Quando si allontanano l’uno dall’altro, ansimano entrambi, a corto di fiato. Le fronti che si sfiorano, restano fermi con gli occhi chiusi, in silenzio per molto tempo, fino a quando Mario non si decide a spezzarlo.
- Va meglio, adesso? – chiede dolcemente, sfiorando le sue labbra in un altro bacio lievissimo.
- Sei uno stronzo. – gli ricorda Davide, stringendosi contro di lui in cerca di un abbraccio, - Ma sì. Stavo esplodendo.
- L’avevo immaginato. – ridacchia Mario, schiudendo gli occhi ed osservando rapito il suo volto adesso rilassato, le ciglia lunghissime e umide che proiettano sulle sue guance arrossate l’ombra del neon bianchissimo che illumina la stanza, - Tu non piangi mai.
Davide sospira, strusciando il naso contro il suo e decidendosi ad allontanarsi solo quando è certo di potersi reggere autonomamente sulle gambe.
- Non avresti dovuto alzarti dal letto, - gli fa presente, le labbra atteggiate in un broncio di rimprovero, - Sei ancora debole.

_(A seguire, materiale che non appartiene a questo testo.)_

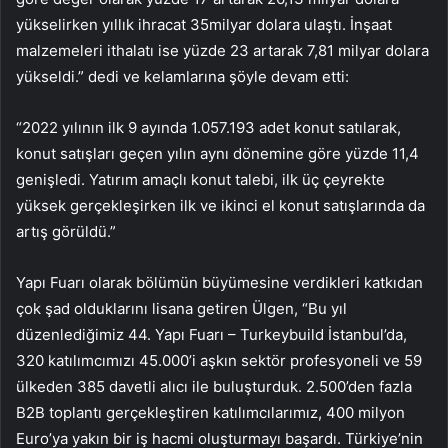
yükselirken yıllık ihracat 35milyar dolara ulaştı. İnşaat
malzemeleri ithalatı ise yüzde 23 artarak 7,81 milyar dolara
yükseldi.” dedi ve kelamlarına şöyle devam etti:
“2022 yılının ilk 9 ayında 1.057.193 adet konut satılarak,
konut satışları geçen yılın aynı dönemine göre yüzde 11,4
genişledi. Yatırım amaçlı konut talebi, ilk üç çeyrekte
yüksek gerçekleşirken ilk ve ikinci el konut satışlarında da
artış görüldü.”
Yapı Fuarı olarak bölümün büyümesine verdikleri katkıdan
çok şad olduklarını lisana getiren Ülgen, “Bu yıl
düzenlediğimiz 44. Yapı Fuarı – Turkeybuild İstanbul’da,
320 katılımcımızı 45.000’i aşkın sektör profesyoneli ve 59
ülkeden 385 davetli alıcı ile buluşturduk. 2.500’den fazla
B2B toplantı gerçekleştiren katılımcılarımız, 400 milyon
Euro’ya yakın bir iş hacmi oluşturmayı başardı. Türkiye’nin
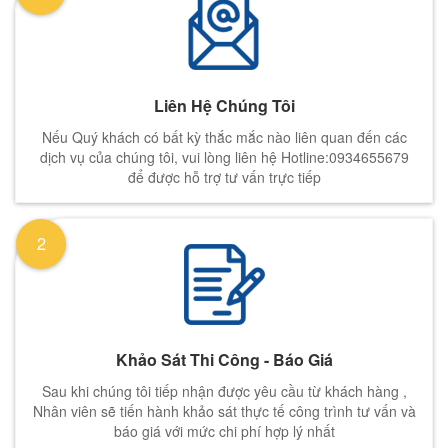
Liên Hệ Chúng Tôi
Nếu Quý khách có bất kỳ thắc mắc nào liên quan đến các
dịch vụ của chúng tôi, vui lòng liên hệ Hotline:0934655679
để được hỗ trợ tư vấn trực tiếp
2
Khảo Sát Thi Công - Báo Giá
Sau khi chúng tôi tiếp nhận được yêu cầu từ khách hàng ,
Nhân viên sẽ tiến hành khảo sát thực tế công trình tư vấn và
báo giá với mức chi phí hợp lý nhất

- E questo è il ringraziamento! – sbotta Mario, offeso, - Non solo, già provato dalla partita e dalla malattia, mi sacrifico per farti sfogare lasciandoti dire di tutto, ma pure- - Davide lo interrompe prima che possa dire altre idiozie, sporgendosi a tappargli la bocca con un altro bacio, e Mario si prende qualche secondo, dopo, per tornare a ragionare lucidamente. – Okay. – dice quindi, annuendo compito, - D’accordo, come vuoi. Ma resto del parere che… - e non riesce a concludere la frase, anche se stavolta non è colpa di Davide, bensì di un’improvvisa debolezza che lo prende alle gambe e lo costringe quasi a piegarsi in due, aggrappandosi con forza all’asta della flebo. – Dadeeee… - piagnucola lamentoso, - Sto morendo. – sentenzia in un mugolio depresso.
Davide sospira, rotea gli occhi e scuote il capo, le mani sui fianchi e la rassegnazione sul viso.

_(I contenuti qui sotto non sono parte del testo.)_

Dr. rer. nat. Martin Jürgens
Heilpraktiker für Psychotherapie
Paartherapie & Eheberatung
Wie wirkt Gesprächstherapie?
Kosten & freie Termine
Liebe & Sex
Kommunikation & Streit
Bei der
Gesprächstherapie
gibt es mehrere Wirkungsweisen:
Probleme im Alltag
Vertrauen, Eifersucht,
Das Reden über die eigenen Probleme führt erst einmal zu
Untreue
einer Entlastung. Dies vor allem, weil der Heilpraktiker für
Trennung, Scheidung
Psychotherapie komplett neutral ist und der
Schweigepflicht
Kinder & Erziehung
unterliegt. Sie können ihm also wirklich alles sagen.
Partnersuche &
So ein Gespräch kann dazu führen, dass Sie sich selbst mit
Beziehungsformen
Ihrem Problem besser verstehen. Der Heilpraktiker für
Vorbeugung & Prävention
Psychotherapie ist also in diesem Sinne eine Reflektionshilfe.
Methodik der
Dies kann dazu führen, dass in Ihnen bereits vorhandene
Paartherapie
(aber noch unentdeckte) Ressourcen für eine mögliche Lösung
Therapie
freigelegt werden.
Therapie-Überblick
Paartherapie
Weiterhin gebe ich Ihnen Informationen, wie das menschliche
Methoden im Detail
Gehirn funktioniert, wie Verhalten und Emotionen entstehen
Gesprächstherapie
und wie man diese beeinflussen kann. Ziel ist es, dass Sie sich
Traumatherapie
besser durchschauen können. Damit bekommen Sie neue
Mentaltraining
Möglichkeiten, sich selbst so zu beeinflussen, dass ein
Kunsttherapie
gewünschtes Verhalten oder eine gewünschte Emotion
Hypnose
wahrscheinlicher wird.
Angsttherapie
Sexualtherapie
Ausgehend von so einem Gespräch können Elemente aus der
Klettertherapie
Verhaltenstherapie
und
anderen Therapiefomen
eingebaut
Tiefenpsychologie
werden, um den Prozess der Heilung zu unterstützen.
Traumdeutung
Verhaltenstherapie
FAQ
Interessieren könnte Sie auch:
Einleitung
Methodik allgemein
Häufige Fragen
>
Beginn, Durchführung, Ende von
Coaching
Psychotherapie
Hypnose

- No che non stai morendo… - lo rassicura, aiutandolo a raggiungere nuovamente il letto, - Adesso ti metti buono e-
- Sì che sto morendo! – insiste lui, tirando su col naso e nascondendosi dietro le coperte, - Morirò dopo aver disputato la partita più bella della mia carriera. E non sono nemmeno man of the match! Parliamone!
Davide lo guarda a lungo, inarcando le sopracciglia e battendo un piede a terra con aria nervosa.
- Mà? – lo chiama infine, sorridendo angelico, - Dormi. O giuro che, se non muori da solo, ti faccio fuori io.
Mario tira su col naso un’ultima volta, poi chiude gli occhi e si mette tranquillo. Ma il sorriso che gli stende le labbra un attimo prima che si metta a dormire non sfugge a nessuno dei due.